Motocarro (IV)

Con tanta negativa, la idea de arreglar el asunto en casa con un poco de gomina iba ganando terreno en su cabeza, pero terminó desechándolo por chapucero. Se iba a notar demasiado que era un recurso de última hora, de esos que no son bienvenidos en una empresa que cuida el trato con el cliente. Además, aquellos bucles aplanados por la gomina le iban a dar un aspecto aún peor, si cabe, amenazante y totalmente inadecuado para aquel tipo de trabajo. Así que, al llegar a la esquina, en lugar de continuar recto, camino de su casa, dobló a la izquierda y volvió con el peluquero de manos sudorosas.

Desde la calle no se veía al tipo por ningún lado. Sin embargo, las luces seguían encendidas. El recogedor y la escoba, apartados en un rincón. La reja de acordeón blanca que protegía los cristales, inútil ante una buena pedrada, a medio desplegar. El pestillo de la puerta no estaba echado. Volvieron a chirriar las bisagras. Epo bajó los escalones traicioneros. Volvió a sentarse en el mismo sillón. Se colocó el babero del narigudo. El peluquero no tardó en aparecer. Con la firmeza que había demostrado antes, le quitó el babero. Volvió a apoyar su mano caliente en el hombro de él, a contarle que aquella tarde ya no había servicio, con un tono de voz algo crispado. Pero Epo no le dejó terminar. ¿Había conseguido aquel trabajo y no iba a conseguir un corte de pelo? Se sacudió del hombro la manaza, agarró el babero y, arrugado como estaba en su puño, lo aplastó en el pecho del peluquero, mientras le iba explicando a todo volumen lo del trabajo, porque era un buen trabajo, necesario, de los que no admiten personarse con semejantes pelos, que de repente sacudió ante las narices del peluquero para mayor impacto.
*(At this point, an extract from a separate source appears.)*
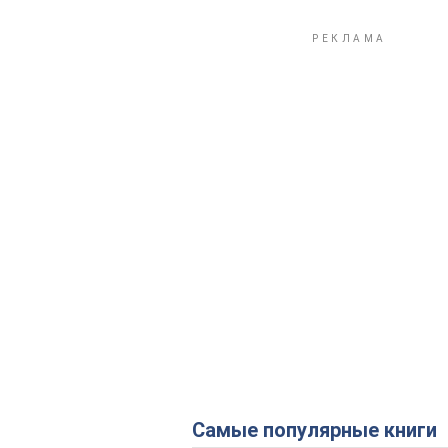
Самые популярные книги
El impacto fue nulo. El babero aterrizó sobre la mesa de las revistas. El peluquero repetía compulsivamente su cantinela, con las palabras “imposible” y “cerrar” sonando a cada tanto. Epo quiso colocarse otra vez el babero, olvidando que había volado, y sin querer agarró la parte baja de la camisa del peluquero y, al estirar, no sólo le rompió un botón, sino que le dejó con la panza al aire. Los dos hombres dejaron de gritar, de forcejear, de gesticular. Se quedaron mirándose como dos estatuas durante unos segundos. Epo, arrepentido de su involuntaria metedura de pata, y viendo que aquel le hacía el mismo caso que el espejo, dejó su berrinche de niño y cambió de método.

—Te pagaré tres veces más —dijo. El peluquero negó con la cabeza.

—Tengo que cerrar.

—Te daré doscientos. Es todo lo que llevo encima. Necesito un corte de pelo. Necesito ese trabajo.